We did a survey about the experience related to AI with the participants. We released a blog article about it in french, but if you’re interested, you can find the article here: A look back at Nsec 2026: the community's pulse on the agentic CTF.

‍

I believe the most important aspect about a CTF is that the participants are having a fun time, therefore the interesting statistics in my eyes are the subjective questions about that.

‍

84% of teams reported using AI agents to solve at least one flag, showing that AI has already become deeply embedded in the CTF workflow rather than being an edge-case tool.
52.4% of the answers ticked off that autonomous agents degraded their CTF experience, while 17.2% of the participants ticked off that it improved their experience.
42.3% of the participants ticked off that they think NorthSec should adapt boldly to the situation.
75.3% of respondents found that they were more interested in learning about hacking-related knowledge than learning how to use AI.

‍

My interpretation of this is that a lot of people are dissatisfied with the current state of affairs, with AI and human teams competing in the same category. Furthermore, a still significant amount of participants reported that they enjoyed using it and saw it as a positive. I can’t predict the future but I think there is a good probability that the balance shifts further towards AI, so simply dismissing AI-first teams is not a valid solution either.

‍

Moving Forward

In my opinion, I don’t really see a good way forward without splitting traditional human-first and AI-first teams into distinct categories in their own leaderboard.
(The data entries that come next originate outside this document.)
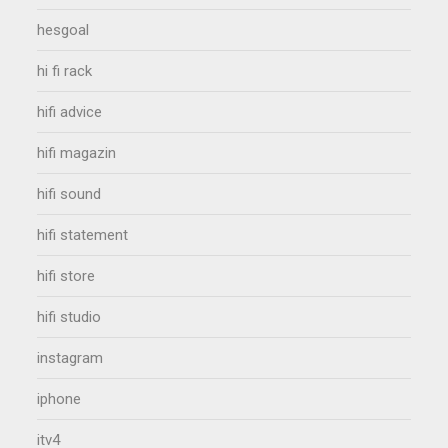
hesgoal
hi fi rack
hifi advice
hifi magazin
hifi sound
hifi statement
hifi store
hifi studio
instagram
iphone
itv4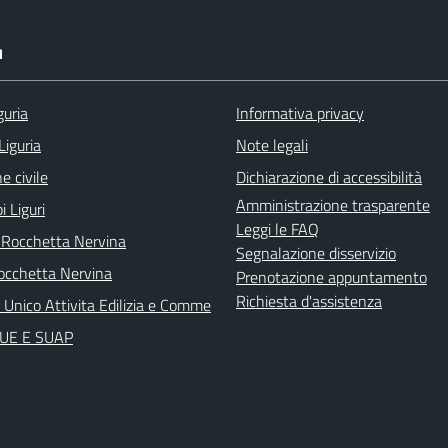
I
guria
Informativa privacy
Liguria
Note legali
e civile
Dichiarazione di accessibilità
Amministrazione trasparente
i Liguri
Leggi le FAQ
 Rocchetta Nervina
Segnalazione disservizio
cchetta Nervina
Prenotazione appuntamento
Richiesta d'assistenza
 Unico Attivita Edilizia e Comme
 SUE E SUAP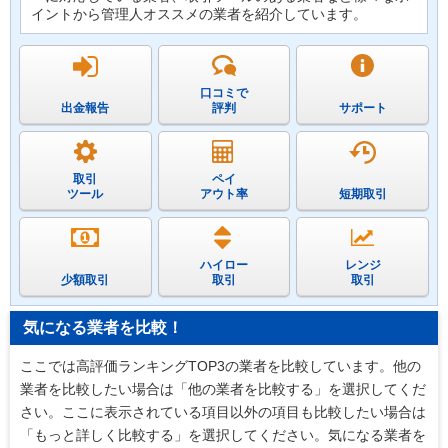
イントから管理人オススメの業者を紹介しています。
口コミで
出金報告
評判
サポート
取引
ペイ
ツール
アウト率
短期取引
ハイロー
レンジ
少額取引
取引
取引
気になる業者を比較！
ここでは高評価ランキングTOP3の業者を比較しています。他の
業者を比較したい場合は「他の業者を比較する」を選択してくだ
さい。ここに表示されている項目以外の項目も比較したい場合は
「もっと詳しく比較する」を選択してください。気になる業者を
While a lot of people don’t really care whether or not they have to compete against AI, splitting categories wouldn’t really be a negative thing for them in general. Competitive traditional teams would probably rather compete in the traditional category so they can stay competitive without having to completely change their CTF experience.

‍

As I mentioned above, when it comes to a full all-out AI category, I really see an opportunity instead of simply trying to fix a problem. A lot of companies value the capacity to use AI effectively in their workflow, so the leaderboard would have a lot of value for them when it comes to hiring processes. Furthermore, with a few tweaks to the scoring system, it might be possible to evaluate that efficiency even more, for example by giving more points to the first teams that solves a specific flag or by monitoring token count for solves (although I do not see a good way to monitor and enforce this on the technical side). Finally, it’s also an opportunity to add challenges that are adversarial to AI/LLMs and that wouldn’t really work in the traditional CTF: Prompt injections to confuse the AI, adversarial design and needle in a haystack type of challenges, etc.

‍

Either way, the other organizers and I will have to discuss a lot about all this so we can fine-tune all the details before deciding anything. This is a major paradigm shift but I am confident that we’ll be able to come up with something that ends up being better for everyone involved and, who knows, maybe even corner the market for AI-centric CTFs.

‍

Recognition: A Pirate’s Honour

A close-up shot shows the 3D-printed black pirate trophy awarded to Philippe Dugre for Le Gentil Pirate 2026. — Source: Phillipe Dugre

‍

Before I forget, I was honoured to receive the “Gentil Pirate, Challenge Designer of the Year” award in recognition of my contribution to the CTF. It meant a lot to be acknowledged in this way and I truly appreciate the recognition of the work, effort and care that goes into building these challenges and especially the value I bring to the community doing it. This was especially true considering the rough time we’ve had as challenge designers this year with recognition because of the aforementioned visibility issues.